The task: Please copy out the entries below exactly, beginning with the line that contains "Matthaus Woolard (271, 186)" and ending with the line that contains "[Vedi itinerario] (292, 33)", and include nothing outside that span.

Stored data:
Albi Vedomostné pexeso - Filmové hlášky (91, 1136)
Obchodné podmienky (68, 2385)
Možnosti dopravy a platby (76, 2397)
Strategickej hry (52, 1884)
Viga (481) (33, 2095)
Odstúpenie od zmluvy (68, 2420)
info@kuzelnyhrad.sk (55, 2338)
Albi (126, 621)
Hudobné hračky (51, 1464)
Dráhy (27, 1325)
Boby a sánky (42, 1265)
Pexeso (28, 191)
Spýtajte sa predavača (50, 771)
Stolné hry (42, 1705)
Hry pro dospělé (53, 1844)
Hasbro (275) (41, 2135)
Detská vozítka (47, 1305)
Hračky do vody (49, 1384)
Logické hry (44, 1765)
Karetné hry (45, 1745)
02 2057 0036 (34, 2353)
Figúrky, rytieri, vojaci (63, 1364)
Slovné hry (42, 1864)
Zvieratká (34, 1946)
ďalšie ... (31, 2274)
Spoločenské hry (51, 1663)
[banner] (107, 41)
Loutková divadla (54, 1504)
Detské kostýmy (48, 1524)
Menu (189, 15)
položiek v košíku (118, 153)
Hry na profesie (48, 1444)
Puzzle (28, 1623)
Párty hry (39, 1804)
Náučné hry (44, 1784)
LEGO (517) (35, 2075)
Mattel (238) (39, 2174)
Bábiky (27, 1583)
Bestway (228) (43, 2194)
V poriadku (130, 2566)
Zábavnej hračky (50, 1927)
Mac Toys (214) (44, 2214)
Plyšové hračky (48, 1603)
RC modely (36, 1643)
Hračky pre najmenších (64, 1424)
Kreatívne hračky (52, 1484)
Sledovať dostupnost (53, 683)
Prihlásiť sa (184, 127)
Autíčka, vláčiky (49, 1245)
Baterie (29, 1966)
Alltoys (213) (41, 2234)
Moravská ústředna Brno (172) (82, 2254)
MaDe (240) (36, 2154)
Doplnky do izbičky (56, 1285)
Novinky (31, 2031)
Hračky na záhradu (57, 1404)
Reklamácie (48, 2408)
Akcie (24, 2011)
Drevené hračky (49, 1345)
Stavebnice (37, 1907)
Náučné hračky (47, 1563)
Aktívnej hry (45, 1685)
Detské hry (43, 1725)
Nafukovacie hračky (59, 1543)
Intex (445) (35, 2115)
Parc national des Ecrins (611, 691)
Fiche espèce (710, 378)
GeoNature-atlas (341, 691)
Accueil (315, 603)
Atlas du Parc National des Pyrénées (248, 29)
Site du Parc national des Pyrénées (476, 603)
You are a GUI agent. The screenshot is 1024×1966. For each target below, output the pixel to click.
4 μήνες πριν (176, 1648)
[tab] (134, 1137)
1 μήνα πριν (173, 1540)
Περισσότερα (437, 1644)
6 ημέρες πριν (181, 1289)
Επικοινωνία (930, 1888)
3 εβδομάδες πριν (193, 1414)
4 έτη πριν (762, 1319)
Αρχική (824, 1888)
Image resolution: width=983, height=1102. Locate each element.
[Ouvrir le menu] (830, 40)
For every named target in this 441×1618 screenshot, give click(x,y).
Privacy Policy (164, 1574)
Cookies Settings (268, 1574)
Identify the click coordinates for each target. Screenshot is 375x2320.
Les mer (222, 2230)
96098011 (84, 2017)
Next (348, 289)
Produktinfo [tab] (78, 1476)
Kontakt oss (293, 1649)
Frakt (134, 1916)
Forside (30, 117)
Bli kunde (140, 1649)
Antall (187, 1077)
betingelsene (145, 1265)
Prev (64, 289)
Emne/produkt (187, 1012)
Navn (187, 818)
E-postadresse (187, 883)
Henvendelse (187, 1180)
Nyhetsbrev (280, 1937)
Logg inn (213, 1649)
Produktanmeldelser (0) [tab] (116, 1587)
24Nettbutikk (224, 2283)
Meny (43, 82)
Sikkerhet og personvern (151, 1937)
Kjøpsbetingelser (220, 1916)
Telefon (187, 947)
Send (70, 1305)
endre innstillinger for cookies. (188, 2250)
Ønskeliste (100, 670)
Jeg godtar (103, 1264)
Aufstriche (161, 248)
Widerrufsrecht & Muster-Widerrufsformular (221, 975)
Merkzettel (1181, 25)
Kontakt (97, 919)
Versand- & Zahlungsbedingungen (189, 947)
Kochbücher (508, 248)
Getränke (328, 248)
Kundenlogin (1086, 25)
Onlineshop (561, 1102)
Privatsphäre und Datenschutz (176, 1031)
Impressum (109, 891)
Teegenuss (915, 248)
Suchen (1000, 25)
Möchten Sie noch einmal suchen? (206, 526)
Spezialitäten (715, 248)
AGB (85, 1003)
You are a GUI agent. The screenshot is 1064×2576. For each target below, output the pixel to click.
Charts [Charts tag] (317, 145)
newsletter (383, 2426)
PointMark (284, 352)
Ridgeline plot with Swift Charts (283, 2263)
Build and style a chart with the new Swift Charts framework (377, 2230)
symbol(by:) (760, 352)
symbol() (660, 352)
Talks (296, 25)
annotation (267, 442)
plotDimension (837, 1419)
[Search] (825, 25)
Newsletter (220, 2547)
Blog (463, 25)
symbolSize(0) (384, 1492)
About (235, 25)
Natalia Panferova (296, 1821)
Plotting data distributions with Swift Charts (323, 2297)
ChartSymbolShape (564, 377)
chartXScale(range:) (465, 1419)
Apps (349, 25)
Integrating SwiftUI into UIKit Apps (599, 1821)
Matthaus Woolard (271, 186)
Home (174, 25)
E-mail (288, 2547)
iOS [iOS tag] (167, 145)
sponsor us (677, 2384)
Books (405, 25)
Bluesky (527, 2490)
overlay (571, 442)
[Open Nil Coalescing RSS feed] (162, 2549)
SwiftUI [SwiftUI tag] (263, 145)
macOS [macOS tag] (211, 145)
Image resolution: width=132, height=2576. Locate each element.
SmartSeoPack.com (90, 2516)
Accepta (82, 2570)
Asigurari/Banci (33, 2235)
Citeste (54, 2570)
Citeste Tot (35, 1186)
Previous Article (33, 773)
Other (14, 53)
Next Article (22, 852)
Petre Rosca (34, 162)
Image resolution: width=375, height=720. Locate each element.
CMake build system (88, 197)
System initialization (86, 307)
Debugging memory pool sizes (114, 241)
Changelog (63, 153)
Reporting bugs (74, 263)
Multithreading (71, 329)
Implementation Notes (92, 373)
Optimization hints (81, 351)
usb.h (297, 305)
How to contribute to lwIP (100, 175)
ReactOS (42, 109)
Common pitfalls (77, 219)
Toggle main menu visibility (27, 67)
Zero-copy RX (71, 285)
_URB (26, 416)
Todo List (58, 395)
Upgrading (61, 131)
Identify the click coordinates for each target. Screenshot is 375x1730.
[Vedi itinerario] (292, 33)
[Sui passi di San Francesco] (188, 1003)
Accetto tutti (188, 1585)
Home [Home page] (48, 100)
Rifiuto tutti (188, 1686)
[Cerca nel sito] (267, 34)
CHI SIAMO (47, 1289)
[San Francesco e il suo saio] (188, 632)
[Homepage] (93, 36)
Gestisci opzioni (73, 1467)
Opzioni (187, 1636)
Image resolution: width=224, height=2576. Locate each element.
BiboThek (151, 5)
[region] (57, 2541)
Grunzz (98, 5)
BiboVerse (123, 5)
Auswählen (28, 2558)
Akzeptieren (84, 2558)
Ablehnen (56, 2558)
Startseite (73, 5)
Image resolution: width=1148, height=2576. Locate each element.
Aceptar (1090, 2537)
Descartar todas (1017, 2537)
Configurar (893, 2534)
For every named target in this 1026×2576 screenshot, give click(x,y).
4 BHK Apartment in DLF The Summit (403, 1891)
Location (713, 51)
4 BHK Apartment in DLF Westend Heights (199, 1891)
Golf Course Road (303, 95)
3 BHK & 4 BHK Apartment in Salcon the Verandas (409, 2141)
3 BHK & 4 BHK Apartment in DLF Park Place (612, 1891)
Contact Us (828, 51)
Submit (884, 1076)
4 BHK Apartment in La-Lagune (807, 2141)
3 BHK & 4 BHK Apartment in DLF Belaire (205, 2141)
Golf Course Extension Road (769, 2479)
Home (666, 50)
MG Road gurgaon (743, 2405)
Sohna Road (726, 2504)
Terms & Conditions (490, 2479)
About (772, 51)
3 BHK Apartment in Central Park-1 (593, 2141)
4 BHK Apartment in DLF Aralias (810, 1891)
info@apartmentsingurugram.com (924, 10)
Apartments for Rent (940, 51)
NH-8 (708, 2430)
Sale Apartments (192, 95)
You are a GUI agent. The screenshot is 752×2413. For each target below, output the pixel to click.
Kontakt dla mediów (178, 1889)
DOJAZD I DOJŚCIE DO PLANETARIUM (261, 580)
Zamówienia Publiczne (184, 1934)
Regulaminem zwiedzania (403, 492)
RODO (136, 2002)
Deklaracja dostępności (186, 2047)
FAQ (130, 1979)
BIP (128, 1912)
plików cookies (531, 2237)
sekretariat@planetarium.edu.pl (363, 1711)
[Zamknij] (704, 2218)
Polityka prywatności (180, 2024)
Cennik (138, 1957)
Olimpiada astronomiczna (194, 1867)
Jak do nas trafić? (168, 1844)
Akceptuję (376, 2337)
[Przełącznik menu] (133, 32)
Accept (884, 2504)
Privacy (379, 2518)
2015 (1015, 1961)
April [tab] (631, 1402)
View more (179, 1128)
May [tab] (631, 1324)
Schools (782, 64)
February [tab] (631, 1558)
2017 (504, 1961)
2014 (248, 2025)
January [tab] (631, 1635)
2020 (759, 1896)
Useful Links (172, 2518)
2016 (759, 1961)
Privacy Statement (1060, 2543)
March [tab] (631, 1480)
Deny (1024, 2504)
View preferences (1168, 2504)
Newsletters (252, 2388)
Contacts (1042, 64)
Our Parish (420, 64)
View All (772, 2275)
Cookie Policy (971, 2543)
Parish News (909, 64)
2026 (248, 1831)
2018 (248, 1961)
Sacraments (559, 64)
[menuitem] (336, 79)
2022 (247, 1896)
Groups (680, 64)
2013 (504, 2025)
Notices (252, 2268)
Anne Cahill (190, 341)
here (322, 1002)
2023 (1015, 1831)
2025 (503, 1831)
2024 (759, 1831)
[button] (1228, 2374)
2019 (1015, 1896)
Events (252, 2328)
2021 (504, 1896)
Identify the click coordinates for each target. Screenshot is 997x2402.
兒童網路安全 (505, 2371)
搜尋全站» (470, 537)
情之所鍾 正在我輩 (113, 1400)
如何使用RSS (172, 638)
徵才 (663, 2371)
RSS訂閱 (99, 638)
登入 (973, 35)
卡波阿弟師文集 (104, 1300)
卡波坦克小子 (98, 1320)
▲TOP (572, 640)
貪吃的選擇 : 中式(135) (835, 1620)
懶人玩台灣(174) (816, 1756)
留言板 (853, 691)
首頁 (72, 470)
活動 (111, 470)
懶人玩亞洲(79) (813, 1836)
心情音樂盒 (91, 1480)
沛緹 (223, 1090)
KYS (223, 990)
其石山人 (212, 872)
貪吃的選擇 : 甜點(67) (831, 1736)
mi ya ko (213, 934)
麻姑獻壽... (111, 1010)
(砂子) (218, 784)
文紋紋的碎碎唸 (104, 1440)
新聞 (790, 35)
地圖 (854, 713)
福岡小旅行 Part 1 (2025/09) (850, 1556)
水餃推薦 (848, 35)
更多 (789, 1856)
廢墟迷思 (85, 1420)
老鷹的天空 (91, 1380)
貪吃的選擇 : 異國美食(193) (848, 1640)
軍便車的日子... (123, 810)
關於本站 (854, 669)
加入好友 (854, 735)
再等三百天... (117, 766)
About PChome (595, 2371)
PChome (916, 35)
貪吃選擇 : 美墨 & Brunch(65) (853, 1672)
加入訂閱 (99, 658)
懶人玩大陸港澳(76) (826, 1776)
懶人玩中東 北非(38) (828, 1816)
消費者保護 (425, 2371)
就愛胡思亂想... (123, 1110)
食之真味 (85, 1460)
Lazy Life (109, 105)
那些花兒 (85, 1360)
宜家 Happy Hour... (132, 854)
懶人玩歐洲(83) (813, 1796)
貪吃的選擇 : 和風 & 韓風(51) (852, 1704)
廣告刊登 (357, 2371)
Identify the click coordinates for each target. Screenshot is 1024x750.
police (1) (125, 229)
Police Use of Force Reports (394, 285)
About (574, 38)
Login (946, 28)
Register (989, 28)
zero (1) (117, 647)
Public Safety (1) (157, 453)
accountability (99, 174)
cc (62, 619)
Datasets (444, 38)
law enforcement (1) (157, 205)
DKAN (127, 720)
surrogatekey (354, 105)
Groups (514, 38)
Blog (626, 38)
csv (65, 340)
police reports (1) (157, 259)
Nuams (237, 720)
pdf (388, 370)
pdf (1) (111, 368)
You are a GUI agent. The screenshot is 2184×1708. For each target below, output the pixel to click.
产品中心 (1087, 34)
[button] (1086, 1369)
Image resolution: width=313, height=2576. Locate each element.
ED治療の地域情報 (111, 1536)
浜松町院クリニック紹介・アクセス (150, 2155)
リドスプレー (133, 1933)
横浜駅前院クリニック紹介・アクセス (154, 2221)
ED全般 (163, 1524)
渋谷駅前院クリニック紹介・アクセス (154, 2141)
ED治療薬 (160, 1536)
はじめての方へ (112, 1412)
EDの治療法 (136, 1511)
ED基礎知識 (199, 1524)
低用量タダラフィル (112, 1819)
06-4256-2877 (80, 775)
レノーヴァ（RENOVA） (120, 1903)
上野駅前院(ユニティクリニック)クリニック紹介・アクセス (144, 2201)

Solution for this problem:
Matthaus Woolard (271, 186)
Home (174, 25)
E-mail (288, 2547)
iOS [iOS tag] (167, 145)
sponsor us (677, 2384)
Books (405, 25)
Bluesky (527, 2490)
overlay (571, 442)
[Open Nil Coalescing RSS feed] (162, 2549)
SwiftUI [SwiftUI tag] (263, 145)
macOS [macOS tag] (211, 145)
Image resolution: width=132, height=2576. Locate each element.
SmartSeoPack.com (90, 2516)
Accepta (82, 2570)
Asigurari/Banci (33, 2235)
Citeste (54, 2570)
Citeste Tot (35, 1186)
Previous Article (33, 773)
Other (14, 53)
Next Article (22, 852)
Petre Rosca (34, 162)
Image resolution: width=375, height=720. Locate each element.
CMake build system (88, 197)
System initialization (86, 307)
Debugging memory pool sizes (114, 241)
Changelog (63, 153)
Reporting bugs (74, 263)
Multithreading (71, 329)
Implementation Notes (92, 373)
Optimization hints (81, 351)
usb.h (297, 305)
How to contribute to lwIP (100, 175)
ReactOS (42, 109)
Common pitfalls (77, 219)
Toggle main menu visibility (27, 67)
Zero-copy RX (71, 285)
_URB (26, 416)
Todo List (58, 395)
Upgrading (61, 131)
Identify the click coordinates for each target. Screenshot is 375x1730.
[Vedi itinerario] (292, 33)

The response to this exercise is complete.